* **Required action**: Would you please output all the records exactly as given? Pictures should not appear in the copy.

───

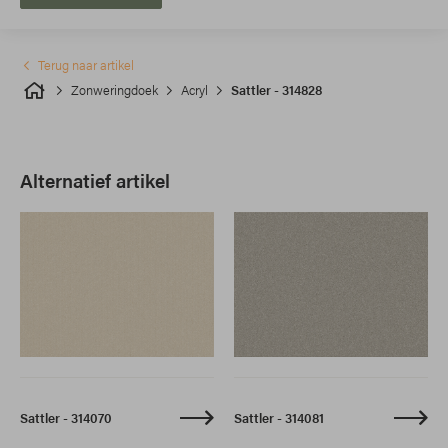
Terug naar artikel
Zonweringdoek
Acryl
Sattler - 314828
Alternatief artikel
Sattler - 314070
Sattler - 314081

───

* **Task response**:
Terug naar artikel
Zonweringdoek
Acryl
Sattler - 314828
Alternatief artikel
Sattler - 314070
Sattler - 314081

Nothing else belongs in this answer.